Ou seja: apenas dez estados fazem esses registros, e a maioria deles com dados que ficam muito aquém do que é compilado por ONGs que defendem causas LGBTs. “Esperamos que, no ano que vem, isso mude. Pedir esses dados também é um jeito de fazer pressão”, diz Samira Bueno, diretora executiva do Fórum Brasileiro de Segurança Pública, órgão responsável pelo levantamento.
No Ceará, pelo menos, essa mudança parece já ter começado. A reportagem entrou em contato com a Secretaria de Segurança Pública e Defesa Social do estado e questionou a falta de dados. Em nota, a secretaria afirmou que foi feita uma alteração nos registros de ocorrências policiais em junho deste ano. Os campos “orientação sexual” e “identidade de gênero” foram adicionados aos que devem ser preenchidos nos procedimentos policiais. “A partir do cadastramento dessas informações, será possível gerar dados criminais sobre o público LGBT no Ceará”, diz a nota. A secretaria não se pronunciou sobre a falta de registro do caso Dandara.
Comparação por estado
Universa procurou outros 16 estados questionando não apenas a falta de números como também as diferenças significativas entre os dados dos órgãos oficiais, reunidos no anuário, e os divulgados por relatórios de duas ONGs tidas como referência no tema. O Grupo Gay da Bahia compila, há 40 anos, a partir de notícias de jornais, a quantidade de mortes motivadas por homofobia e transfobia, assim como a Associação Nacional de Travestis e Transexuais (Antra), que também baseia seu relatório de mortes de trans e travestis no noticiário. Os números, ou a falta deles, se referem aos anos de 2017 e 2018. Veja a comparação:
Dados oficiais de homicídios de LGBTs X dados de ONGs de proteção aos LGBTs
*Estados não divulgaram dados oficiais
Sete estados responderam os questionamentos da reportagem.
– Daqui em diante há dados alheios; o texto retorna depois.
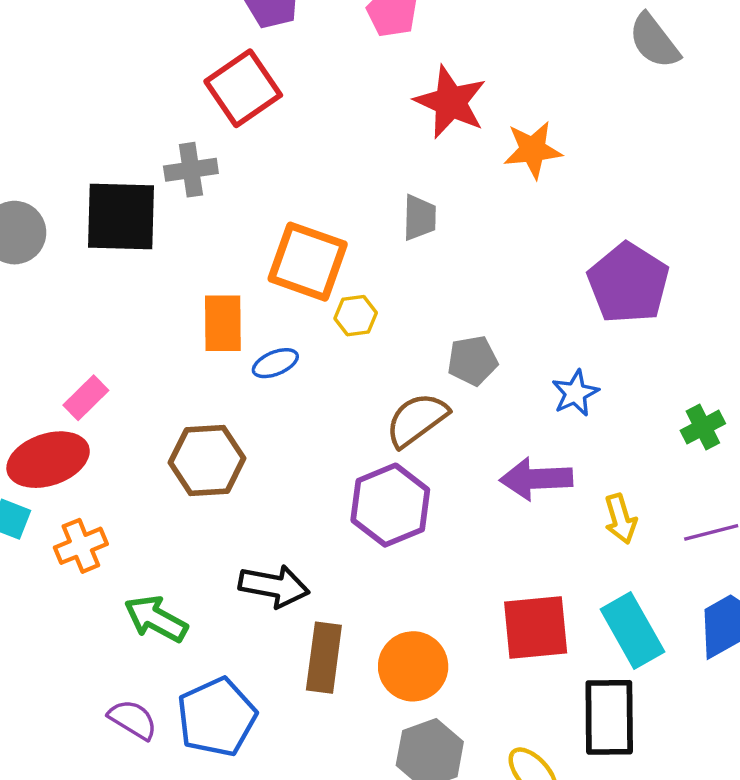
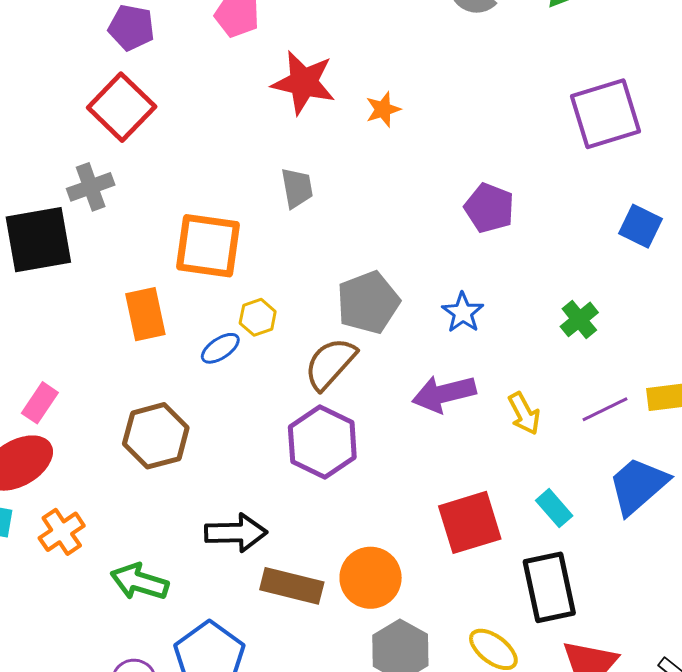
orange star: (533, 150) -> (383, 109), size x0.7
purple pentagon: (628, 283) -> (489, 208), size x0.7
yellow hexagon: (356, 316) -> (258, 317), moved
gray pentagon: (473, 361) -> (368, 302), size x1.4
blue ellipse: (275, 363) -> (220, 348), moved
cyan rectangle: (632, 630) -> (554, 508), size x0.6
brown rectangle: (324, 658) -> (292, 586), turned -72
Paraná e Pará informaram que a especificação da motivação do crime acontece durante a investigação criminal, e não no momento do registro de ocorrência. Por isso, não puderam contribuir com o anuário. Em Minas Gerais, a motivação é incluída no momento do registro do boletim de ocorrência, mas, por questões técnicas, essas informações não podem ser filtradas pelo sistema. A Secretaria de Estado de Justiça e Segurança Pública destaca que a ferramenta de extração de dados “vai passar por manutenção evolutiva” para que haja possibilidade de compilação e divulgação dessas informações.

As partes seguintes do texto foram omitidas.